Please note that I'm only sharing with you what is the current WMO
practice, and I'm not making any personal statement of opinion one way
or the other as to whether this is a good thing. While the current
practice, whereby each successive Table B is always a superset of all
the previous versions, does simplify the task of decoding, it also has
caused some of the descriptor classes to fill up much more quickly than
would otherwise be necessary. A good example is Class 12, where we
initially had a descriptor for every conceivable type of temperature
value, but with scale 1 which only allowed accuracy to one digit beyond
the decimal. After these were in use for a while, it was discovered
that we had a problem, because most instruments report temperatures in
Celsius whereas BUFR uses the SI unit of Kelvin, but the conversion
factor between Celsius and Kelvin is 273.15, and different architectures
didn't always handle the rounding the same way. This meant you could
have one center take an observation in Celsius, then convert it to
Kelvin for encoding into BUFR, then send that BUFR message to a
different center, and the second center could, when converting back to
Celsius, obtain a value that was off by as much as two-tenths of a
degree from the original observed value. With hindsight, we realized
that the best solution was to just store all temperatures using scale 2,
but the practice was (and still is!) to never modify the characteristics
of an existing descriptor once it has been in the table. So we ended up
creating a second copy of each existing temperature descriptor, each
with it's own new reference number and a scale factor of 2, when an
alternative solution could have been to simply increase the scale of
each existing temperature descriptor effective with the next version of
the tables, and then rely on everyone's encoder/decoder software to
differentiate properly between the old and new versions of each
descriptor based on the table version number encoded within the message.
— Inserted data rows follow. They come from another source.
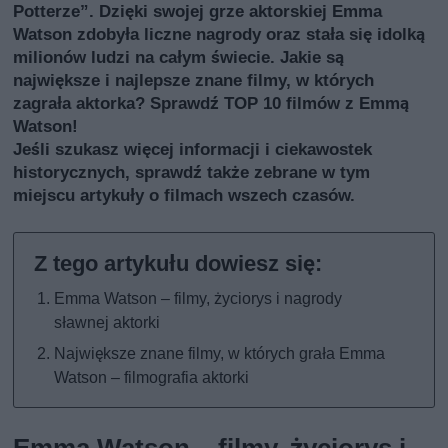
Potterze”. Dzięki swojej grze aktorskiej Emma
Watson zdobyła liczne nagrody oraz stała się idolką
milionów ludzi na całym świecie. Jakie są
największe i najlepsze znane filmy, w których
zagrała aktorka? Sprawdź TOP 10 filmów z Emmą
Watson!
Jeśli szukasz więcej informacji i ciekawostek
historycznych, sprawdź także
zebrane w tym
miejscu artykuły o filmach wszech czasów
.
Emma Watson – filmy, życiorys i nagrody
sławnej aktorki
Największe znane filmy, w których grała Emma
Watson – filmografia aktorki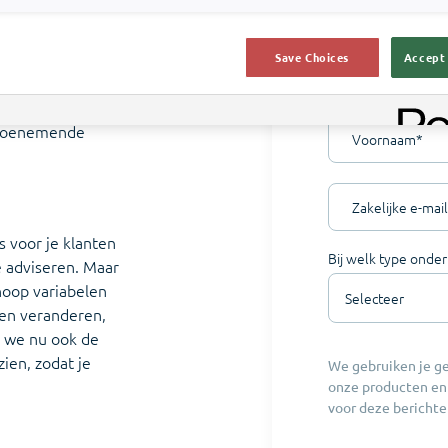
tief
jf, voor veel
Save Choices
Accept 
Bekijk de
financieel
 rol. Je creëert
n toenemende
Voornaam
*
Zakelijke e-mail
 voor je klanten
Bij welk type onde
e adviseren. Maar
oop variabelen
nen veranderen,
n we nu ook de
zien, zodat je
We gebruiken je g
onze producten en
voor deze berichte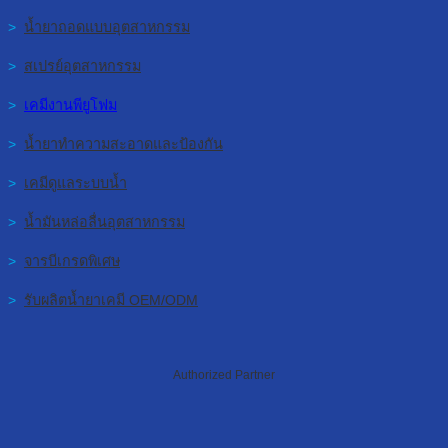
>
น้ำยาถอดแบบอุตสาหกรรม
>
สเปรย์อุตสาหกรรม
>
เคมีงานพียูโฟม
>
น้ำยาทำความสะอาดและป้องกัน
>
เคมีดูแลระบบน้ำ
>
น้ำมันหล่อลื่นอุตสาหกรรม
>
จารบีเกรดพิเศษ
>
รับผลิตน้ำยาเคมี OEM/ODM
Authorized Partner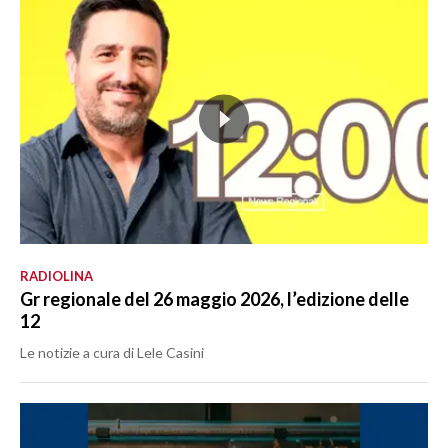
MEDIO CAMPIDANO
ORISTANO E PROVINCIA
SASSARI E PROVINCIA
GALLURA
NUORO E PROVINCIA
OGLIASTRA
AGENDA
CRONACA
ITALIA
RADIOLINA
Gr regionale del 26 maggio 2026, l’edizione delle
MONDO
12
POLITICA
Le notizie a cura di Lele Casini
ECONOMIA
SERVIZI ALLE IMPRESE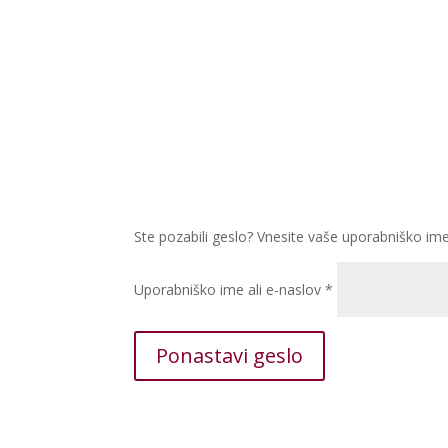
Ste pozabili geslo? Vnesite vaše uporabniško ime
Zahtevano
Uporabniško ime ali e-naslov
*
Ponastavi geslo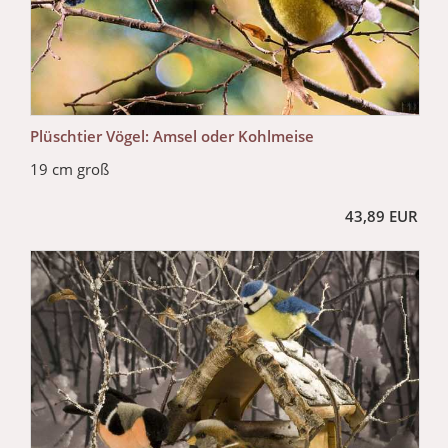
Plüschtier Vögel: Amsel oder Kohlmeise
19 cm groß
43,89 EUR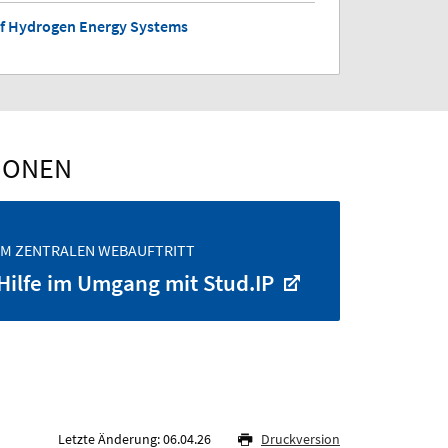
of Hydrogen Energy Systems
IONEN
IM ZENTRALEN WEBAUFTRITT
Hilfe im Umgang mit Stud.IP
Letzte Änderung: 06.04.26
Druckversion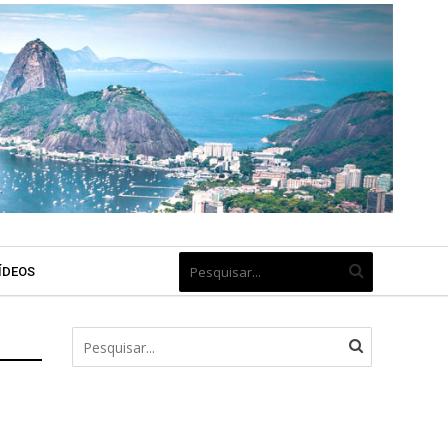
ÍDEOS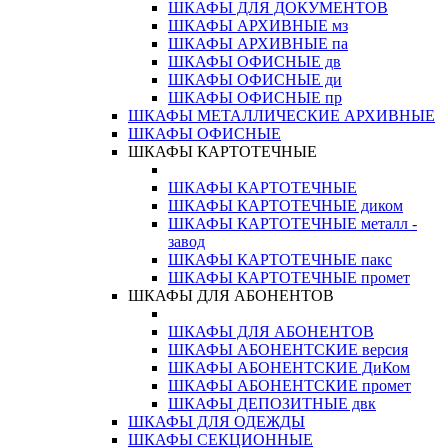
ШКАФЫ ДЛЯ ДОКУМЕНТОВ
ШКАФЫ АРХИВНЫЕ мз
ШКАФЫ АРХИВНЫЕ па
ШКАФЫ ОФИСНЫЕ дв
ШКАФЫ ОФИСНЫЕ ди
ШКАФЫ ОФИСНЫЕ пр
ШКАФЫ МЕТАЛЛИЧЕСКИЕ АРХИВНЫЕ
ШКАФЫ ОФИСНЫЕ
ШКАФЫ КАРТОТЕЧНЫЕ
ШКАФЫ КАРТОТЕЧНЫЕ
ШКАФЫ КАРТОТЕЧНЫЕ диком
ШКАФЫ КАРТОТЕЧНЫЕ металл -
завод
ШКАФЫ КАРТОТЕЧНЫЕ пакс
ШКАФЫ КАРТОТЕЧНЫЕ промет
ШКАФЫ ДЛЯ АБОНЕНТОВ
ШКАФЫ ДЛЯ АБОНЕНТОВ
ШКАФЫ АБОНЕНТСКИЕ версия
ШКАФЫ АБОНЕНТСКИЕ ДиКом
ШКАФЫ АБОНЕНТСКИЕ промет
ШКАФЫ ДЕПОЗИТНЫЕ двк
ШКАФЫ ДЛЯ ОДЕЖДЫ
ШКАФЫ СЕКЦИОННЫЕ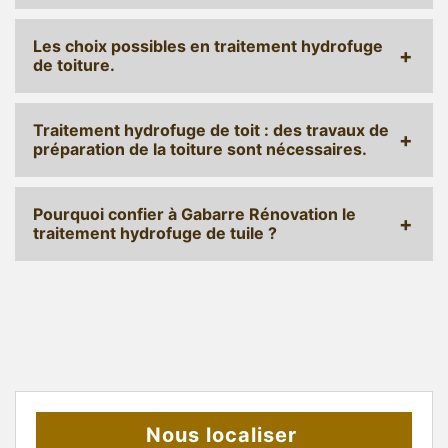
Les choix possibles en traitement hydrofuge
de toiture.
Traitement hydrofuge de toit : des travaux de
préparation de la toiture sont nécessaires.
Pourquoi confier à Gabarre Rénovation le
traitement hydrofuge de tuile ?
Nous localiser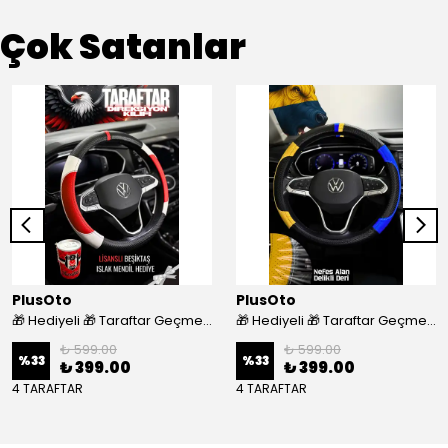
Çok Satanlar
PlusOto
PlusOto
🎁 Hediyeli 🎁 Taraftar Geçmeli Direksiyon Kılıfı - BEŞİKTAŞ
🎁 Hediyeli 🎁 Taraftar Geçmeli Direksiyon Kılıfı - FENERBAHÇE
₺ 599.00
₺ 599.00
%
33
%
33
₺ 399.00
₺ 399.00
4 TARAFTAR
4 TARAFTAR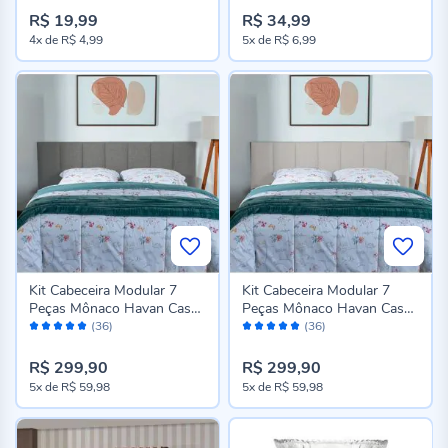
R$ 19,99
R$ 34,99
4x
de
R$ 4,99
5x
de
R$ 6,99
Kit Cabeceira Modular 7
Kit Cabeceira Modular 7
Peças Mônaco Havan Casa
Peças Mônaco Havan Casa
Avaliação:
Avaliação:
- Cinza
- Bege
(36)
(36)
98%
98%
R$ 299,90
R$ 299,90
5x
de
R$ 59,98
5x
de
R$ 59,98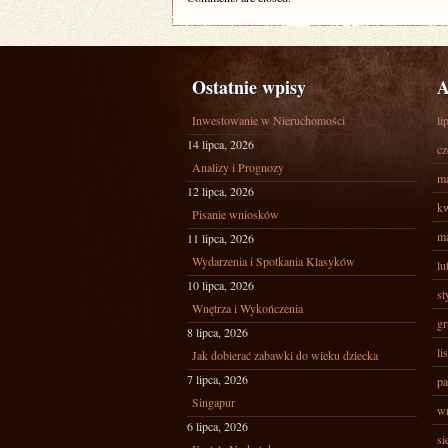
Ostatnie wpisy
A
Inwestowanie w Nieruchomości
li
14 lipca, 2026
cz
Analizy i Prognozy
ma
12 lipca, 2026
kw
Pisanie wniosków
ma
11 lipca, 2026
Wydarzenia i Spotkania Klasyków
lu
10 lipca, 2026
st
Wnętrza i Wykończenia
gr
8 lipca, 2026
li
Jak dobierać zabawki do wieku dziecka
7 lipca, 2026
pa
Singapur
wr
6 lipca, 2026
si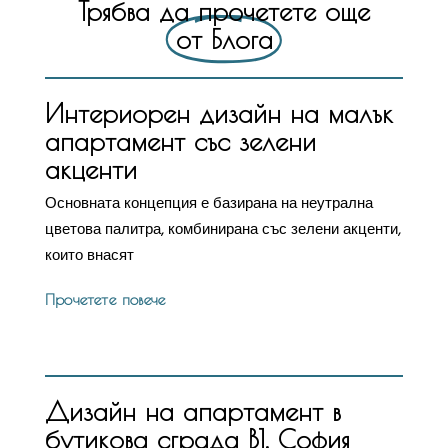
Трябва да прочетете още
от Блога
Интериорен дизайн на малък
апартамент със зелени
акценти
Основната концепция е базирана на неутрална
цветова палитра, комбинирана със зелени акценти,
които внасят
Прочетете повече
Дизайн на апартамент в
бутикова сграда В1, София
I realize that was a somewhat long-winded historical example, but an
important point is that WMO could possibly change their practice at some
point in the future (especially as some of the Table B classes are now
close to completely full!), and this is another reason why it would be a
good idea for us to hold on to all previous versions of these tables,
even though right now it's not technically necessary. The easiest way
to do this would be to include the version number somewhere in the
filename within our collective archive.
As for BUFR edition numbers (about which I've also sensed some confusion
in the ongoing email thread), these are a different animal entirely.
Whereas table version number changes do not require any corresponding
change to BUFR encoder/decoder software, the edition number is
incremented only when changes are introduced which require corresponding
changes to actual encoding and decoding software (for example, if new
Table C operators are introduced, or the format of BUFR Section 1 is
modified). In this case, the software needs to be able to
simultaneously handle multiple editions (i.e. formats) of BUFR messages,
which of course adds to programming complexity, and so such changes are
made much less frequently and with much more advance notice.
I hope this helps clarify any confusion!